What guidelines can you give for rich HTML formatting in emails while maintaining good visual stability across many clients and web based email interfaces?

An unrelated answer on a question on Stack Overflow suggested:

http://www.campaignmonitor.com/blog/archives/2008/05/2008_email_design_guidelines.html

Which contains the following guidelines:

  1. Place stylesheet in <body> instead of <head>
    Some email clients will strip CSS out of the head, but leave it if the style block is (invalidly) in the body.
  2. Use inline styles where ever possible
    Gmail will strip any stylesheet, whether in the <head> or in the <body>, but honor inline styles assigned using the style="" attribute
  3. Return to tables
    Email standards have actually taken a giant step backwards in recent years thanks to Outlook 2007 using the Microsoft Word rendering engine.

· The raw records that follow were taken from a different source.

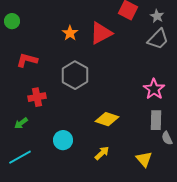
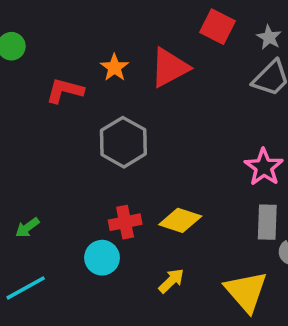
red L-shape: (27, 60) -> (65, 91), moved
red cross: (37, 97) -> (125, 222), moved
yellow triangle: (144, 159) -> (246, 291), size x1.5

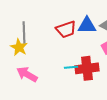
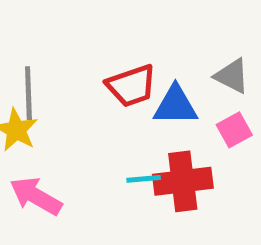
blue triangle: (87, 25) -> (175, 105), moved

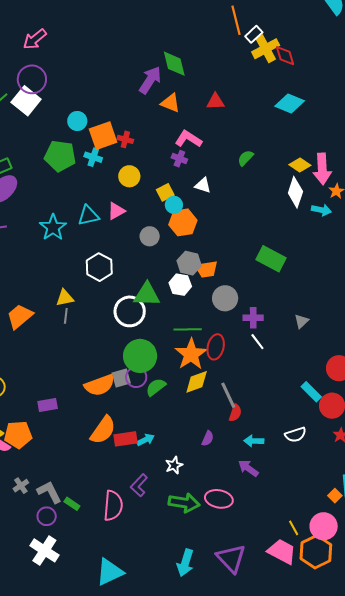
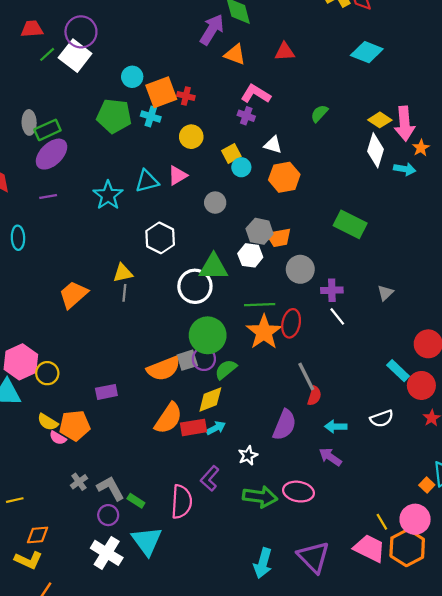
orange hexagon: (183, 222) -> (284, 177), moved
yellow diamond: (197, 382) -> (210, 399), moved
purple semicircle: (208, 438) -> (284, 425), size x1.8
cyan triangle: (110, 572) -> (147, 541), moved, turned -40

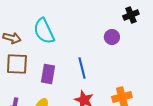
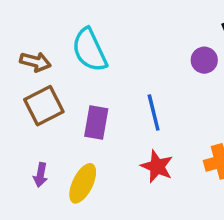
brown square: (17, 64) -> (44, 106), turned -30

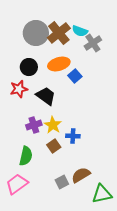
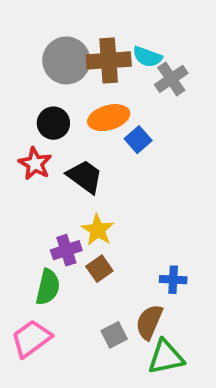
brown cross: (59, 33) -> (109, 60), turned 35
red star: (19, 89) -> (35, 164), turned -30
purple cross: (34, 125) -> (66, 250), moved
blue cross: (73, 136) -> (173, 280), moved
brown semicircle: (81, 175) -> (149, 322), turned -36
green triangle: (102, 194) -> (166, 357), moved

Unlearn most of what you learned about positioning without stylesheets.
  4. Don't rely on images
    Most clients and most web based email clients will not display images unless the user specifically requests them to be displayed.

I also have a few "unconfirmed" truths that I don't remember where I read them.

  1. Don't use more than two levels of nesting in tables
    Is this true. What is likely to happen if I do? Is there any particular client/clients that choke on this?
  2. Be careful of nesting background images in cells/tables
    As I understand you may encounter situations where the background image is applied in the descending table/cell completely anew, and not just "shining through". Again, true or not? Which clients?

I would like to flesh out this list with more guidelines and experiences from the trenches.

Can you offer any further suggestions?

Update: I'm specifially asking for guidelines for the design part in HTML and consistency there of. Questions about general guidelines for avoiding spam filters, and common courtesy are already on SO.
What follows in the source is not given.